大阪の陣の意外なきっかけ
今日のXでポストしたように、我が家はマンションのポンプ工事で午前9時から午後5時まで断水の通知があった。でも事前に用意をしていたので、特に問題なく過ごすことができた。午後3時20分頃には工事が終了したので、今(午後4時頃)では普通に使えている。
今日の断水で感じたのは、水洗トイレで使う水の量。洗面器で4杯分くらいは必要なのに驚いた。普段は意識することがないから、いい経験ができたと思う。大きな地震等があったとき、水の確保は大きな問題となる。被災者と比べるのは失礼だけれど、水の大切さを実感できてよかったと思う。
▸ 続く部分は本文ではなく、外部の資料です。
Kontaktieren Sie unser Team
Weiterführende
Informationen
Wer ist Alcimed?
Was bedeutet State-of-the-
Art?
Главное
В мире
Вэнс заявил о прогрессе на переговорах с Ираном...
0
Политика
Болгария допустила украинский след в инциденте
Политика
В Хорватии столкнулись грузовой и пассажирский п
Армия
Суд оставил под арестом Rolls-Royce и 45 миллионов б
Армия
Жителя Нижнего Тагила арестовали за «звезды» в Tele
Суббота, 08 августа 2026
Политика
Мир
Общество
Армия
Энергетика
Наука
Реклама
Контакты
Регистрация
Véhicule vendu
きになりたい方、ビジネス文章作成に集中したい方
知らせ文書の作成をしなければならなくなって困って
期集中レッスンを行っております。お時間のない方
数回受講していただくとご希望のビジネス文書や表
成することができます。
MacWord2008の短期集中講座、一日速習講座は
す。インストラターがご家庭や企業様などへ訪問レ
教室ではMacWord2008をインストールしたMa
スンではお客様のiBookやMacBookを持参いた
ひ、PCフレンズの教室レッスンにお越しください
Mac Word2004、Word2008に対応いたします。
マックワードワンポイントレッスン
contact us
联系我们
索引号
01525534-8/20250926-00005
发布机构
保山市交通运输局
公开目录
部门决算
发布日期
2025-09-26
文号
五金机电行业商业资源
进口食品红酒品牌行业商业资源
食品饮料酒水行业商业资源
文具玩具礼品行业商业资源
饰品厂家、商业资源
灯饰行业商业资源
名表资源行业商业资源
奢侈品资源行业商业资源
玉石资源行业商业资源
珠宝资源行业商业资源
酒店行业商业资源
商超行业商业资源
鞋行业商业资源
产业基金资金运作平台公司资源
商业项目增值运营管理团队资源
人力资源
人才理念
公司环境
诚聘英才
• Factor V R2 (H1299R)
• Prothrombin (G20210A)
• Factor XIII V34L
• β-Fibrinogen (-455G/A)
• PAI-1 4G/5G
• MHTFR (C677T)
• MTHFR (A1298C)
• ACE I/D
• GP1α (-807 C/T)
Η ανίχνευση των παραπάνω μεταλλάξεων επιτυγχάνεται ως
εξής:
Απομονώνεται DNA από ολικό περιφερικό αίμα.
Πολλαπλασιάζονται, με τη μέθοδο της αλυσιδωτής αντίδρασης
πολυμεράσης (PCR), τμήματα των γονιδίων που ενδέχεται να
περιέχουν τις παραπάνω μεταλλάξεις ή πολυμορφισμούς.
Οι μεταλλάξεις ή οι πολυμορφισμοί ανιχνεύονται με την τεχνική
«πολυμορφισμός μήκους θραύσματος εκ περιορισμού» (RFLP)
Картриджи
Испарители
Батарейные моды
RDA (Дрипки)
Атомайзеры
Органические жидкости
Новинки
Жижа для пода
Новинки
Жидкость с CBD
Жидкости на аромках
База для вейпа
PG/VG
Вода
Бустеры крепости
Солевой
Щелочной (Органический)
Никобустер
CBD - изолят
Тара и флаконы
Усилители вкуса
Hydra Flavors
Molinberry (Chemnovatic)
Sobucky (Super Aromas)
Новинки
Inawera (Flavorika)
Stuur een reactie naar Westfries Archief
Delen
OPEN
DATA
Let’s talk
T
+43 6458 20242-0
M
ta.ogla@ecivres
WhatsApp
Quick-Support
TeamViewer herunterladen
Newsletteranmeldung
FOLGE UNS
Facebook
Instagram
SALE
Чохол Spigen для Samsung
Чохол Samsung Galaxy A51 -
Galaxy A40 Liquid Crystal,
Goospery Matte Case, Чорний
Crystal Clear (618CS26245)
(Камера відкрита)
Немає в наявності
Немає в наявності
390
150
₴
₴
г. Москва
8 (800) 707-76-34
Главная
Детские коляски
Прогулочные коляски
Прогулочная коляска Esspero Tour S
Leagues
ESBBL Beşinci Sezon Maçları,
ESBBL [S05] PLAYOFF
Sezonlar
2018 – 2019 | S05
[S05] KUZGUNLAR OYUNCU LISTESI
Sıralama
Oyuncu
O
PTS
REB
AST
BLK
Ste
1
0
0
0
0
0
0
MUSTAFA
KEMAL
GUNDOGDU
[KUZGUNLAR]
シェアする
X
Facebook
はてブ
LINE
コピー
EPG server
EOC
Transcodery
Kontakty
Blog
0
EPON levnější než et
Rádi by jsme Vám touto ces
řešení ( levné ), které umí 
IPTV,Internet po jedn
さて、昨年の大河ドラマの『どうする家康』の関連で、まだ継続して読んでいるシリーズがある。ようやく大阪の陣が始まりそうで、いよいよ終わりが見えてきた。
2023年 読書#24
『徳川家康〔22〕百雷落つるの巻』山岡荘八 著という小説。全26巻の大作で、やっと22巻を読了した。関ヶ原の合戦後の平和な時代が続いてきたが、ついに大阪の陣が起きる気配に満ちてきた。ドラマではこのあたりはサッと流されている。でも大阪の陣が起きるきっかけとなったのは意外な出来事だった。
もちろん大阪と江戸はいずれ一戦交えるしかなかっただろう。けれどもその「きっかけ」がなかったら、戦なしの解決という道があったかもしれない。この小説の流れだとそう感じる展開だった。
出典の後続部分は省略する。